Le Jour où Nina Simone a cessé de chanter. Darina Al Joundi raconte dans son livre
son enfance et ses dix-sept ans de guerre au Liban comme un parcours de santé,
l’air de rien. J’ai refermé ce livre, j’ai écouté Save Me. En boucle. Ça explosait dans
ma tête, ça hurlait, ça « grand éclatait de rire », les balles sifflaient. Darina ne me
quittait pas. Braque, extravagante, exubérante, écervelée, fantasque, addict, nymphomane, enragée, incontrôlable, téméraire… Il m’a fallu la rencontrer. Pour vérifier ce récit bouleversant, morbide et joyeux, et comprendre la rescapée qu’elle est devenue. En espérant la résolution d’une équation simple : si Darina est encore vivante, debout, en pleine possession de ses désirs de femme et de sa liberté, alors elle est un espoir – trash, certes, mais un espoir – pour toutes les femmes du monde.
C’est au creux des rues étroites et rassurantes de Saint-Germain-des-Prés que l’on fait connaissance. Chaleureuse embrassade. Elle a la délicatesse de retirer ses lunettes de soleil, alors je l’examine attentivement. Ce n’est pas très poli. M’en fous. Je veux savoir ce qu’il reste de cette guerre sur ce visage a priori sans cicatrice. Je bats la campagne juste derrière son sourire, cherche la trace des coups sur sa peau mat, traque le tic, écarte le khôl des yeux, y cherche la guerre, la peur ou l’abandon. Elle reste silencieuse. Se laisse
disséquer. Côté physique, tout semble aller bien, voire très bien. Je peux poser ma première question :
« J’ai lu attentivement votre livre… Il faut me répondre sincèrement, est-ce que vous allez bien ?!
Elle éclate de rire, mais comprend mon interrogation inquiète et s’applique à répondre :
– Si je vais bien, oui.
– Est-ce que ce que vous écrivez dans votre livre est vrai, vraiment vrai ?
– Et oui, tout est vrai », répond-elle sur l’air d’un ‘‘désolée ‘‘ malicieux. Soit.
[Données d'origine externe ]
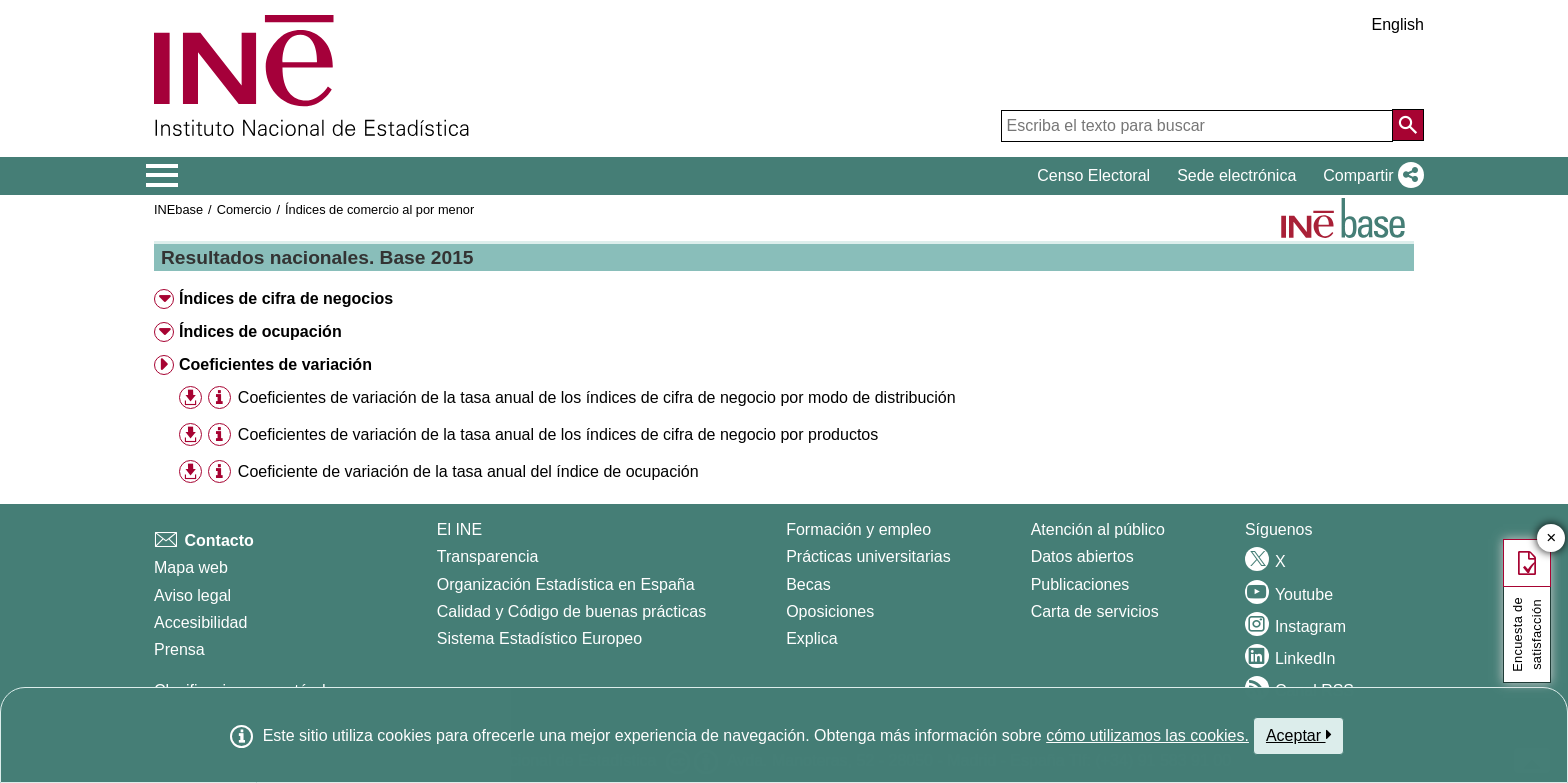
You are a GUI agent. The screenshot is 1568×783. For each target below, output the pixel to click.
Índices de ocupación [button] (260, 331)
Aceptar (1298, 735)
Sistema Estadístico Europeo (539, 638)
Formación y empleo (858, 529)
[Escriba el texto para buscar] (1197, 126)
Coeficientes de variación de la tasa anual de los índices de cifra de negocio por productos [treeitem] (558, 434)
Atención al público (1098, 529)
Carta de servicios (1095, 611)
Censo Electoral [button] (1093, 175)
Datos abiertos (1082, 556)
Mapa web (191, 567)
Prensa (179, 649)
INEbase (178, 209)
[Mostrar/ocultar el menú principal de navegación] (162, 176)
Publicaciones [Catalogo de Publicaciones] (1080, 584)
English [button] (1398, 24)
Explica (812, 638)
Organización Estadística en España (566, 584)
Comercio (244, 209)
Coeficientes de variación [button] (275, 364)
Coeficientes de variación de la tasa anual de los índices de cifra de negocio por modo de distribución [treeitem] (597, 397)
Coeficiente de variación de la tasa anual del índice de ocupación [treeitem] (468, 471)
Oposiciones (830, 611)
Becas (808, 584)
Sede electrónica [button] (1236, 175)
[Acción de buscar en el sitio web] (1408, 125)
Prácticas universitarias (868, 556)
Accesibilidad (200, 622)
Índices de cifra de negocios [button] (286, 298)
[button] (1369, 176)
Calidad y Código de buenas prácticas (572, 611)
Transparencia (488, 556)
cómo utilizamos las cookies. (1147, 735)
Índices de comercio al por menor (379, 209)
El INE (459, 529)
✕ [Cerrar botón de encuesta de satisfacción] (1551, 538)
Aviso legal (192, 595)
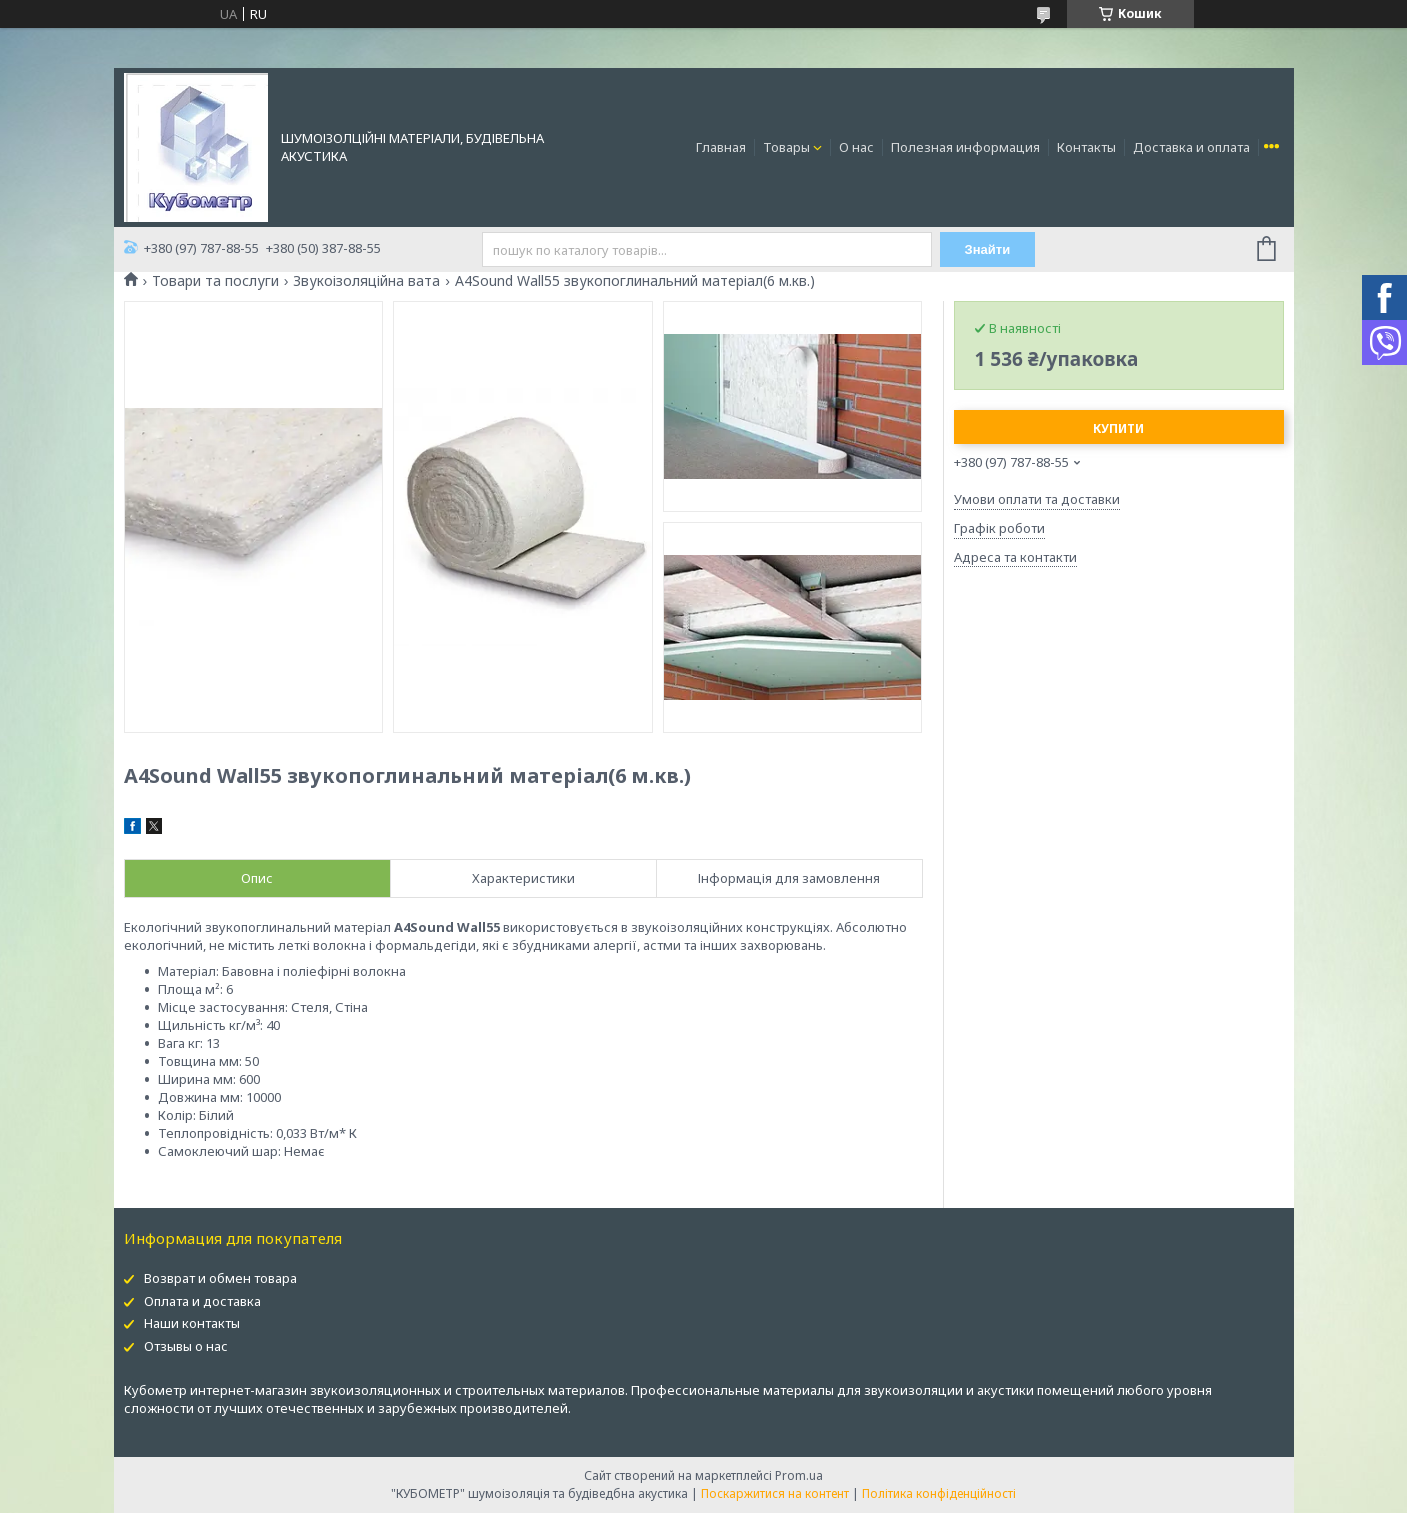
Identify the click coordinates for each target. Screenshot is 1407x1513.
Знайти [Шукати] (987, 249)
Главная (721, 147)
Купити (1118, 428)
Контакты (1086, 147)
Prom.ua (799, 1475)
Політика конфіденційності (939, 1493)
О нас (856, 147)
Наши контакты (192, 1323)
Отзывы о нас (186, 1346)
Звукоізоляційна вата (366, 281)
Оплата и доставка (202, 1301)
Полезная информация (965, 147)
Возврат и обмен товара (220, 1278)
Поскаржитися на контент (775, 1493)
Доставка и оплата (1191, 147)
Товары (786, 147)
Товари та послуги (215, 281)
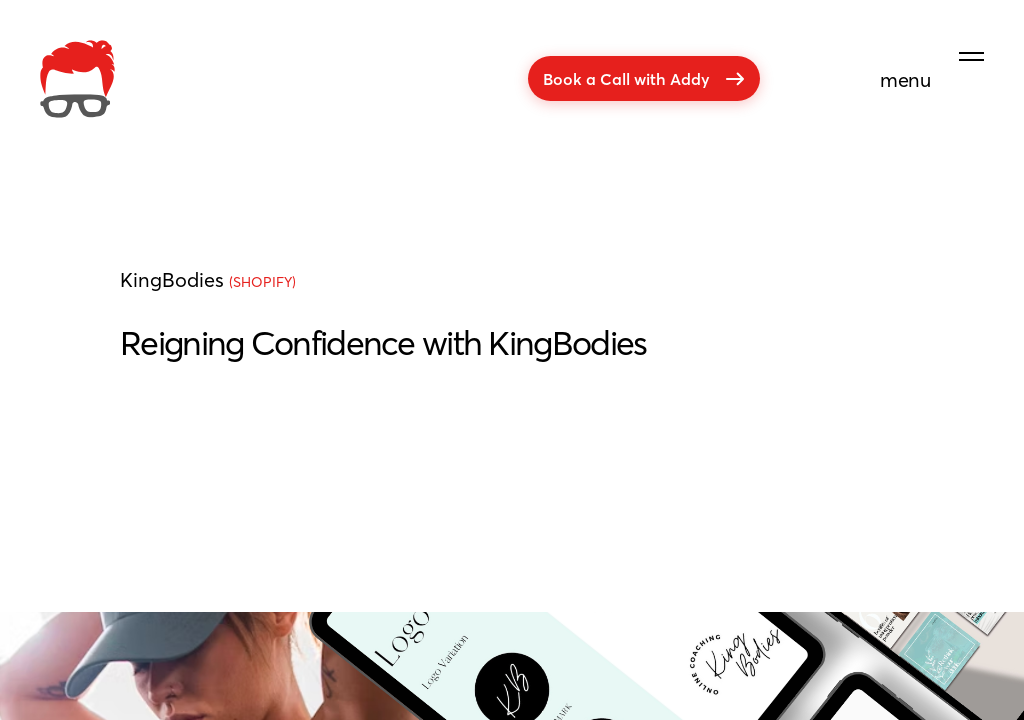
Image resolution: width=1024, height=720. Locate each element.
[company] (77, 79)
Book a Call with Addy (644, 78)
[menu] (932, 52)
Darina naît à Beyrouth en 1968, d’une mère libanaise, grande voix de la radio, et d’un père syrien, réfugié politique, athée, journaliste, poète, aux méthodes éducatives pour le moins radicales. Darina est une enfant « particulière », ou particulièrement aidée par son père : « Mon père avait une passion barbare pour tous mes écarts. » Il veut élever ses filles dans l’indépendance, la liberté et l’athéisme. « Mes filles, je ne veux voir aucune de vous lever le cul en l’air pour faire la prière et encore moins s’affamer pour faire le Ramadan. » Son père, bien qu’athée, adore le Christ qu’il compare à Guevara : « Un type qui transforme l’eau en vin ne peut pas être foncièrement mauvais. » Darina est inscrite dans une école chrétienne, se prend de passion pour le catéchisme, dévore toutes les hosties qu’elle trouve. Un jour, une sœur intriguée lui demande si elle est chrétienne ou musulmane. Elle posera la question à son père qui aura pour toute réponse : « Vous êtes des filles libres, un point c’est tout ! » Le jour de ses huit ans, il la convie à une cérémonie d’initiation, estimant qu’est venu l’âge de la première cuite : il ouvre une bouteille de Pessac-Léognan et offre son premier verre à Darina sur l’air de I’m Feeling Good, de Nina Simone. Darina, d’abord pompette, est vite beurrée comme un p’tit Lu. Et elle adore ! Son
père est fier. Elle aura d’autres béguins insolites, notamment pour les seins puis les couilles… Anecdotes inoubliables et innocentes ! Son père continue son enseignement en lui faisant découvrir la littérature – Maïakovski, Mahmoud Darwich, Baudelaire – et le cinéma : Emmanuelle et Orange mécanique.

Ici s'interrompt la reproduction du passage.